Predicting Antibody-Dependent Cell-Mediated Cytotoxicity

By Ethan Shelkey, Scott Kelsey, Aurita Menezes, and Anshika Sharma

Antibody-Dependent Cell-Mediated Cytotoxicity (ADCC) is an immune response where epitope-specific antibodies bind to target cells, such as pathogen-infected or tumor cells. These antibodies are then bound by innate immune effector cells, like natural killer (NK) cells, which initiate cell elimination. A key factor influencing ADCC is a single nucleotide polymorphism (SNP) at position 158 within the NK cell CD16 surface receptor. Individuals with the 158V allele exhibit increased antibody binding potential and higher NK cell ADCC activity.
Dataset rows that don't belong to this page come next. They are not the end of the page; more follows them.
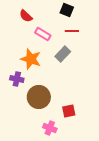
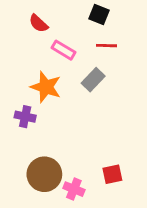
brown circle: (39, 97) -> (44, 174), moved
red square: (69, 111) -> (112, 174), moved

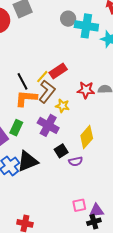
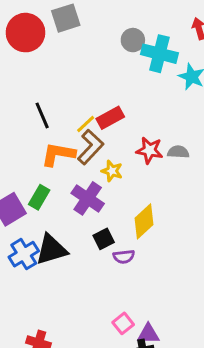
black line: (22, 81) -> (42, 115), moved
pink square: (79, 205) -> (123, 323), turned -32

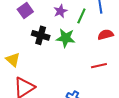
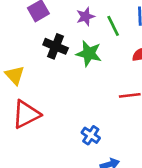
green line: (81, 16) -> (113, 26), turned -56

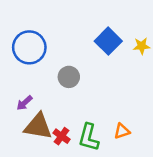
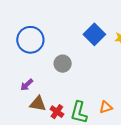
brown triangle: (38, 126) -> (38, 104), size x0.7

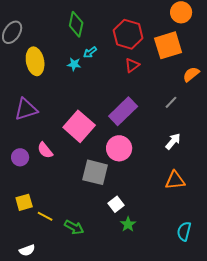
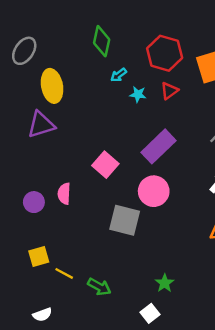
cyan star: (74, 64) -> (138, 94), moved
purple triangle: (26, 109) -> (41, 125), moved
pink square: (79, 126) -> (105, 165), size x0.7
pink semicircle: (45, 150) -> (64, 194), turned 42
white square: (116, 204) -> (150, 313), moved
Therapeutic applications of ADCC are challenging due to individual variations in NK cell cytotoxicity. To address this, Lonza developed a dual screening procedure to identify donors with high ADCC potential. Genotypic screening identified donors as 158F/158F, 158V/158F, or 158V/158V. Phenotypic screening assessed NK cell population size and CD16 expression via flow cytometry.
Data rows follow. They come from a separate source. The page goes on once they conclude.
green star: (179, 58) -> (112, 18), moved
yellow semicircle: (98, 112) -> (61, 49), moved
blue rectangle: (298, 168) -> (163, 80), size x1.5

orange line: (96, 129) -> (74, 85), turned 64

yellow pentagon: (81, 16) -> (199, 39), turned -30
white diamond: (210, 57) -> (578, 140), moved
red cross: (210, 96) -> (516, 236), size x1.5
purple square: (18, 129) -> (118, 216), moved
By combining genotypic and phenotypic characterization, researchers can choose PBMC donors that best fit their needs. This includes selecting donors with high ADCC potential for early drug discovery screening, donor diversity for predicting ADCC-focused immunotherapeutic outcomes, rescuing ADCC response in low-affinity PBMC donors, or testing a range of responders to replicate population dynamics.